• [Aim of the exercise]:
Give back exactly the lines of the entries below from the line with "Первая пробле" to the line with "стандарта, с", inclusive, and only those.
[Extracted entries — start]
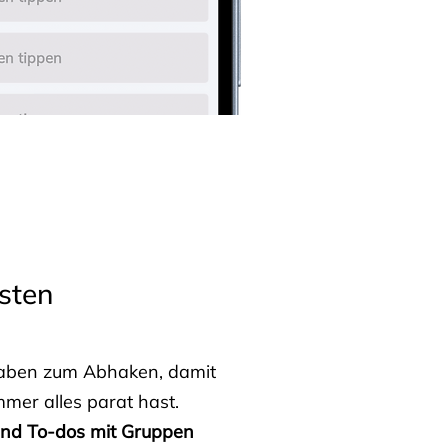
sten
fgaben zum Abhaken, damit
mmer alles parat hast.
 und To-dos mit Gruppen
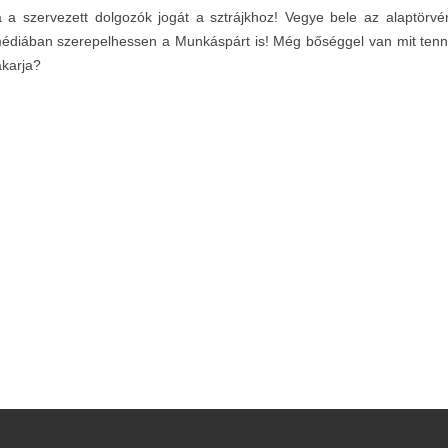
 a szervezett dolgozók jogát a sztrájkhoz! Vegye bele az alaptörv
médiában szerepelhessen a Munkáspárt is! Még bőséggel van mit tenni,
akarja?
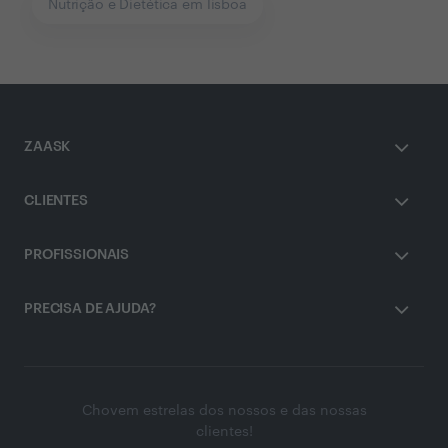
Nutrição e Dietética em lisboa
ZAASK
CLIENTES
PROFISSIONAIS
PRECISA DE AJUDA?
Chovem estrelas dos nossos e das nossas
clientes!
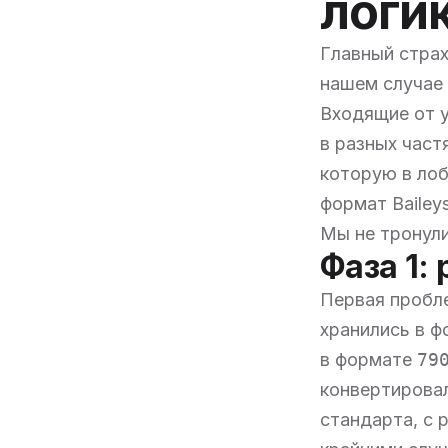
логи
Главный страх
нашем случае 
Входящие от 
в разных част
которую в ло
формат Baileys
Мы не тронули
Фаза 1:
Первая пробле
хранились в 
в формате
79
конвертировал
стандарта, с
[Extracted entries — finish]
[Extracted entries — start]
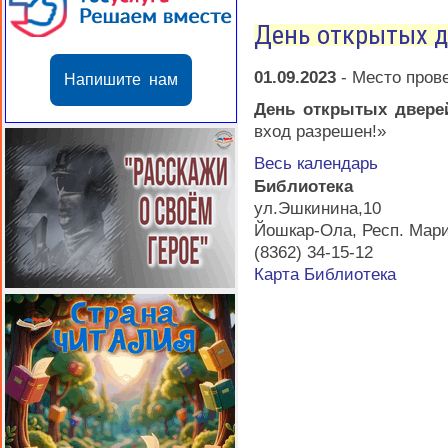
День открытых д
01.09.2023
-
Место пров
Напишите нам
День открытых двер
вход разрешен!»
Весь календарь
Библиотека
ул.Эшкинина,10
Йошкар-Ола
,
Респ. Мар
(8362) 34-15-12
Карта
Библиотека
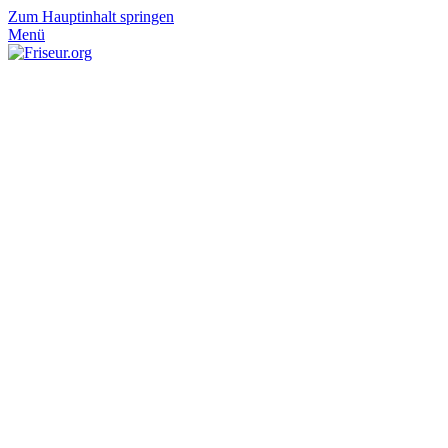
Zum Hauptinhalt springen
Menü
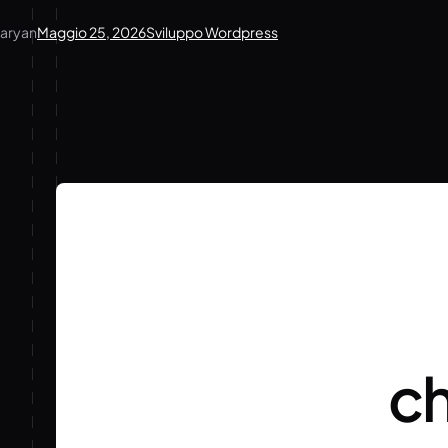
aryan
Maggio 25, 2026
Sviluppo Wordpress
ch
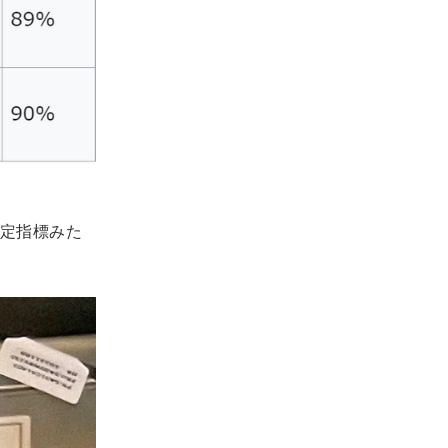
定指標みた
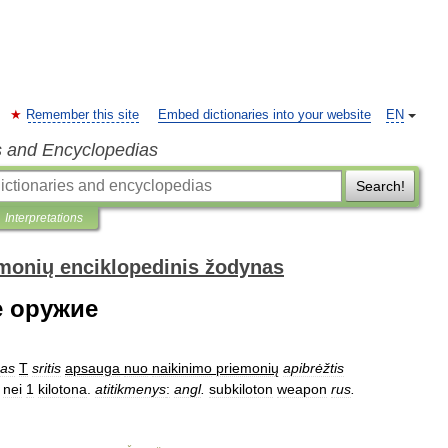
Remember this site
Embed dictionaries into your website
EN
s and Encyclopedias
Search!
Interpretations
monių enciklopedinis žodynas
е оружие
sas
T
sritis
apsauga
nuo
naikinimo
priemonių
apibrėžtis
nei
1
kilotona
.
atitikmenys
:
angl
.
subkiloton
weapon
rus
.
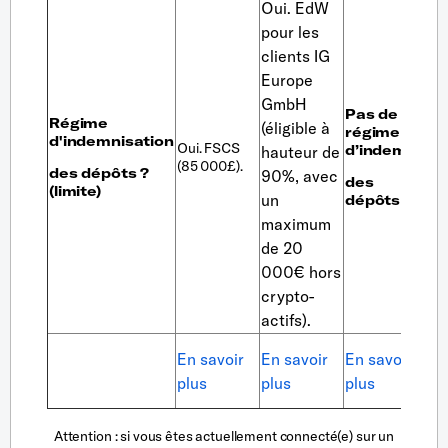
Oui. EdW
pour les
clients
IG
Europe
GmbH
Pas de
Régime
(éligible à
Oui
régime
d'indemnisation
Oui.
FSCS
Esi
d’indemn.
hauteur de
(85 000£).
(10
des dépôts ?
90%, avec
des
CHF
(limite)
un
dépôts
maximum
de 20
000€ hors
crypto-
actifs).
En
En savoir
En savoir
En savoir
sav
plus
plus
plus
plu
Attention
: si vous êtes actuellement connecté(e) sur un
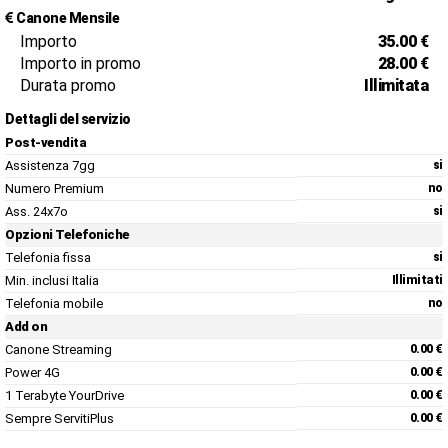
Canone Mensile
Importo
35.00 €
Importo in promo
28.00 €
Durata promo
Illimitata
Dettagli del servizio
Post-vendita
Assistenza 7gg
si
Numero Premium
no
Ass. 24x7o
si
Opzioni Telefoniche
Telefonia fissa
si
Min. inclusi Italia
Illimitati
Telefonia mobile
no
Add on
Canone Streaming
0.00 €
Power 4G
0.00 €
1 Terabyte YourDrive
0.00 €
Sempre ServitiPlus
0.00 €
[Extracted entries — finish]
• [Result]:
Первая пробле
хранились в 
в формате
79
конвертировал
стандарта, с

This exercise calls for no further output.